Your goal: Please transcribe every record below exactly, leaving out the pictures.

Saved data entries:
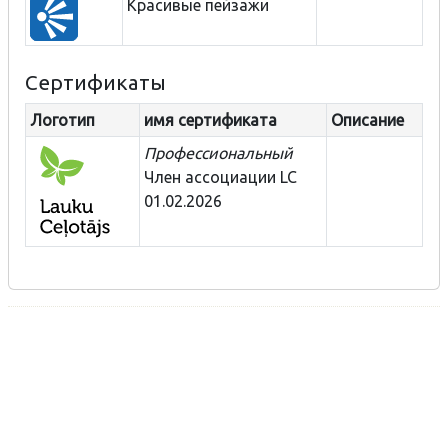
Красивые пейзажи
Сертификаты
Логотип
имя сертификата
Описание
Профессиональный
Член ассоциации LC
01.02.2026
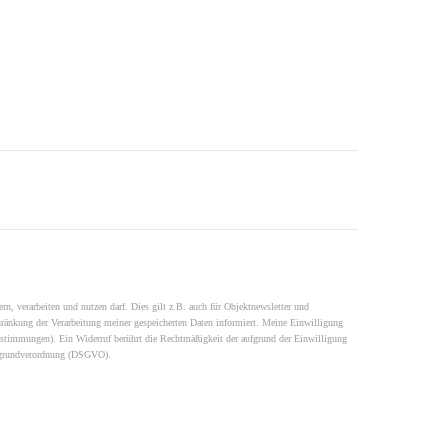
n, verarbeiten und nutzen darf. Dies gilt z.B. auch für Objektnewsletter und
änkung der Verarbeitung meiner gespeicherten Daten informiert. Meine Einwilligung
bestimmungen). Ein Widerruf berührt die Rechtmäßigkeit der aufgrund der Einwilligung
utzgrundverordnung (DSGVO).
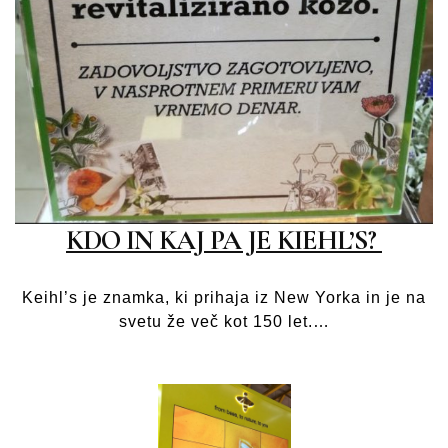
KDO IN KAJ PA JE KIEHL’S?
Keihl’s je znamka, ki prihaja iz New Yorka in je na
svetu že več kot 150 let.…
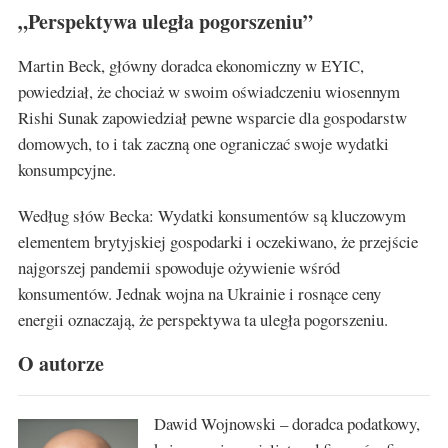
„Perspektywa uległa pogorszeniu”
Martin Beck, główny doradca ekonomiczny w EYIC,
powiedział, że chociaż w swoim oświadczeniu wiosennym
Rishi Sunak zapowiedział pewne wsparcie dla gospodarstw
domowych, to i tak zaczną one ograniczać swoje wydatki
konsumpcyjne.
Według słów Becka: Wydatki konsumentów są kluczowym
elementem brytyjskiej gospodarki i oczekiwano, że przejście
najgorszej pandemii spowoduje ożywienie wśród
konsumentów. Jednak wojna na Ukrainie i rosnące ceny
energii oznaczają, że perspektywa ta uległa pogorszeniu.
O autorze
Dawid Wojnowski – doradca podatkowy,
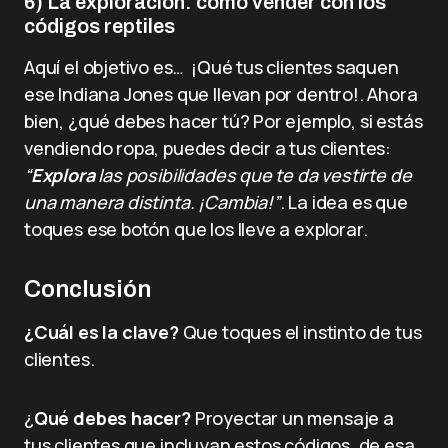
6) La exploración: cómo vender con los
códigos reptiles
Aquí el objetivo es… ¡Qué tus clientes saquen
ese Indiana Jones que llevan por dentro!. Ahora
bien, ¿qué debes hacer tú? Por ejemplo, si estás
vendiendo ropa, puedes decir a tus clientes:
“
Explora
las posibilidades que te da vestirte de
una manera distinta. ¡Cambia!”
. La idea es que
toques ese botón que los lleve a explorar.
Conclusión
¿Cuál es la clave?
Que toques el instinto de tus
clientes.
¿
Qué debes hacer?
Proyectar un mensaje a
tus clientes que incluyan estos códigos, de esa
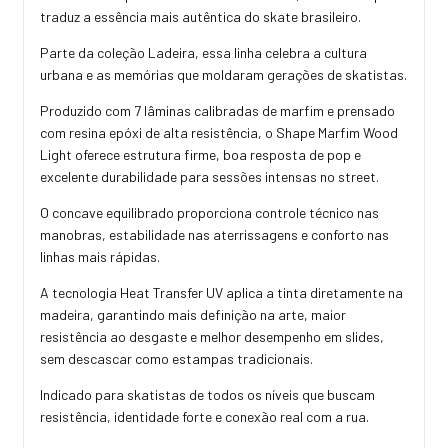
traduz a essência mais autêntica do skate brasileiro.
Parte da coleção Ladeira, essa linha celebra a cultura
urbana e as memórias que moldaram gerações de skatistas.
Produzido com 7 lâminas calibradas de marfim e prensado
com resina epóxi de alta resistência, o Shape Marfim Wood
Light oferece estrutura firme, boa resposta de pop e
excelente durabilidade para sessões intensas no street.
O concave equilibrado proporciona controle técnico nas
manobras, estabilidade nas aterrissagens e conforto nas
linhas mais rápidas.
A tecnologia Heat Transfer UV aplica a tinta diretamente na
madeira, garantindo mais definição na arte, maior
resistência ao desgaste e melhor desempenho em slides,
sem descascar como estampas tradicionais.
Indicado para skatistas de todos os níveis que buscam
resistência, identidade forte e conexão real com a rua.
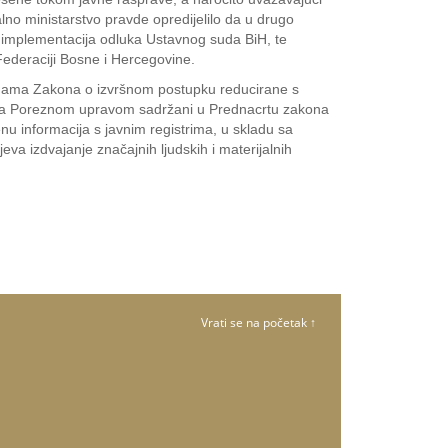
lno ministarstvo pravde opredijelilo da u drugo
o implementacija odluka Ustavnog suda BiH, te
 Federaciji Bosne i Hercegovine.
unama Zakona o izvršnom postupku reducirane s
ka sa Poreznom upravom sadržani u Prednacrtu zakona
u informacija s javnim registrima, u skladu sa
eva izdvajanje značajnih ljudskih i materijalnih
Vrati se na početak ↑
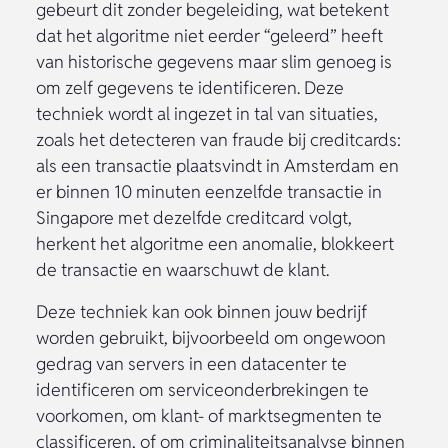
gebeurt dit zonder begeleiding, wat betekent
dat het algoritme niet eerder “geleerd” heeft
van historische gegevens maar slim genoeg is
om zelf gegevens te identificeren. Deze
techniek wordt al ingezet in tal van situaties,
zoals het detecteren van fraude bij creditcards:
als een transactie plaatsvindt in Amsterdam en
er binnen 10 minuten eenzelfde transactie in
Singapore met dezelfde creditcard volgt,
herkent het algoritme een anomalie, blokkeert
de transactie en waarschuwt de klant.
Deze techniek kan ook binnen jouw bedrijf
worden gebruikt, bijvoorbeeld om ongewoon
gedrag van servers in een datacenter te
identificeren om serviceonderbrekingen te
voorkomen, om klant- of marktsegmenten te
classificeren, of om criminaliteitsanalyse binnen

Exercise response:
Красивые пейзажи
Сертификаты
Логотип
имя сертификата
Описание
Профессиональный
Член ассоциации LC
01.02.2026
n, verarbeiten und nutzen darf. Dies gilt z.B. auch für Objektnewsletter und
änkung der Verarbeitung meiner gespeicherten Daten informiert. Meine Einwilligung
bestimmungen). Ein Widerruf berührt die Rechtmäßigkeit der aufgrund der Einwilligung
utzgrundverordnung (DSGVO).
KDO IN KAJ PA JE KIEHL’S?
Keihl’s je znamka, ki prihaja iz New Yorka in je na
svetu že več kot 150 let.…
„Perspektywa uległa pogorszeniu”
Martin Beck, główny doradca ekonomiczny w EYIC,
powiedział, że chociaż w swoim oświadczeniu wiosennym
Rishi Sunak zapowiedział pewne wsparcie dla gospodarstw
domowych, to i tak zaczną one ograniczać swoje wydatki
konsumpcyjne.
Według słów Becka: Wydatki konsumentów są kluczowym
elementem brytyjskiej gospodarki i oczekiwano, że przejście
najgorszej pandemii spowoduje ożywienie wśród
konsumentów. Jednak wojna na Ukrainie i rosnące ceny
energii oznaczają, że perspektywa ta uległa pogorszeniu.
O autorze
Dawid Wojnowski – doradca podatkowy,
6) La exploración: cómo vender con los
códigos reptiles
Aquí el objetivo es… ¡Qué tus clientes saquen
ese Indiana Jones que llevan por dentro!. Ahora
bien, ¿qué debes hacer tú? Por ejemplo, si estás
vendiendo ropa, puedes decir a tus clientes:
“
Explora
las posibilidades que te da vestirte de
una manera distinta. ¡Cambia!”
. La idea es que
toques ese botón que los lleve a explorar.
Conclusión
¿Cuál es la clave?
Que toques el instinto de tus
clientes.
¿
Qué debes hacer?
Proyectar un mensaje a
tus clientes que incluyan estos códigos, de esa
traduz a essência mais autêntica do skate brasileiro.
Parte da coleção Ladeira, essa linha celebra a cultura
urbana e as memórias que moldaram gerações de skatistas.
Produzido com 7 lâminas calibradas de marfim e prensado
com resina epóxi de alta resistência, o Shape Marfim Wood
Light oferece estrutura firme, boa resposta de pop e
excelente durabilidade para sessões intensas no street.
O concave equilibrado proporciona controle técnico nas
manobras, estabilidade nas aterrissagens e conforto nas
linhas mais rápidas.
A tecnologia Heat Transfer UV aplica a tinta diretamente na
madeira, garantindo mais definição na arte, maior
resistência ao desgaste e melhor desempenho em slides,
sem descascar como estampas tradicionais.
Indicado para skatistas de todos os níveis que buscam
resistência, identidade forte e conexão real com a rua.
lno ministarstvo pravde opredijelilo da u drugo
o implementacija odluka Ustavnog suda BiH, te
 Federaciji Bosne i Hercegovine.
unama Zakona o izvršnom postupku reducirane s
ka sa Poreznom upravom sadržani u Prednacrtu zakona
u informacija s javnim registrima, u skladu sa
eva izdvajanje značajnih ljudskih i materijalnih
Vrati se na početak ↑
gebeurt dit zonder begeleiding, wat betekent
dat het algoritme niet eerder “geleerd” heeft
van historische gegevens maar slim genoeg is
om zelf gegevens te identificeren. Deze
techniek wordt al ingezet in tal van situaties,
zoals het detecteren van fraude bij creditcards:
als een transactie plaatsvindt in Amsterdam en
er binnen 10 minuten eenzelfde transactie in
Singapore met dezelfde creditcard volgt,
herkent het algoritme een anomalie, blokkeert
de transactie en waarschuwt de klant.
Deze techniek kan ook binnen jouw bedrijf
worden gebruikt, bijvoorbeeld om ongewoon
gedrag van servers in een datacenter te
identificeren om serviceonderbrekingen te
voorkomen, om klant- of marktsegmenten te
classificeren, of om criminaliteitsanalyse binnen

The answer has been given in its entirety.